What to work on -
Reproduce the listing in full. Omit the pictures.

Task input -
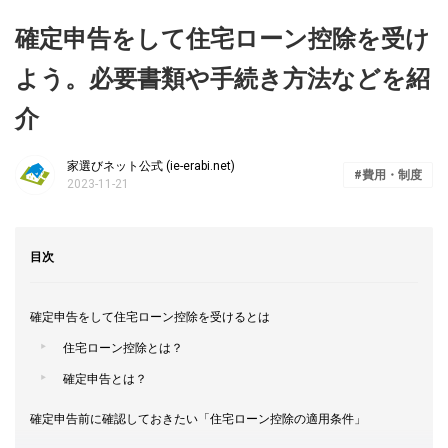
確定申告をして住宅ローン控除を受け
よう。必要書類や手続き方法などを紹
介
家選びネット公式 (ie-erabi.net)
費用・制度
2023-11-21
目次
確定申告をして住宅ローン控除を受けるとは
住宅ローン控除とは？
確定申告とは？
確定申告前に確認しておきたい「住宅ローン控除の適用条件」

Response area -
確定申告をして住宅ローン控除を受け
よう。必要書類や手続き方法などを紹
介
家選びネット公式 (ie-erabi.net)
費用・制度
2023-11-21
目次
確定申告をして住宅ローン控除を受けるとは
住宅ローン控除とは？
確定申告とは？
確定申告前に確認しておきたい「住宅ローン控除の適用条件」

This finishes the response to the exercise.